*Available data:*
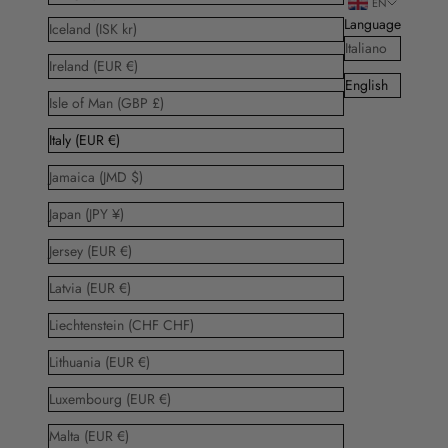
EN
Language
Iceland (ISK kr)
Italiano
Ireland (EUR €)
English
Isle of Man (GBP £)
Italy (EUR €)
Jamaica (JMD $)
Japan (JPY ¥)
Jersey (EUR €)
Latvia (EUR €)
Liechtenstein (CHF CHF)
Lithuania (EUR €)
Luxembourg (EUR €)
Malta (EUR €)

*Assignment:*
Output nothing but the lines from the one containing "Jersey (EUR €)" through the last line of the data, exactly as they stand.

*Answer to this exercise:*
Jersey (EUR €)
Latvia (EUR €)
Liechtenstein (CHF CHF)
Lithuania (EUR €)
Luxembourg (EUR €)
Malta (EUR €)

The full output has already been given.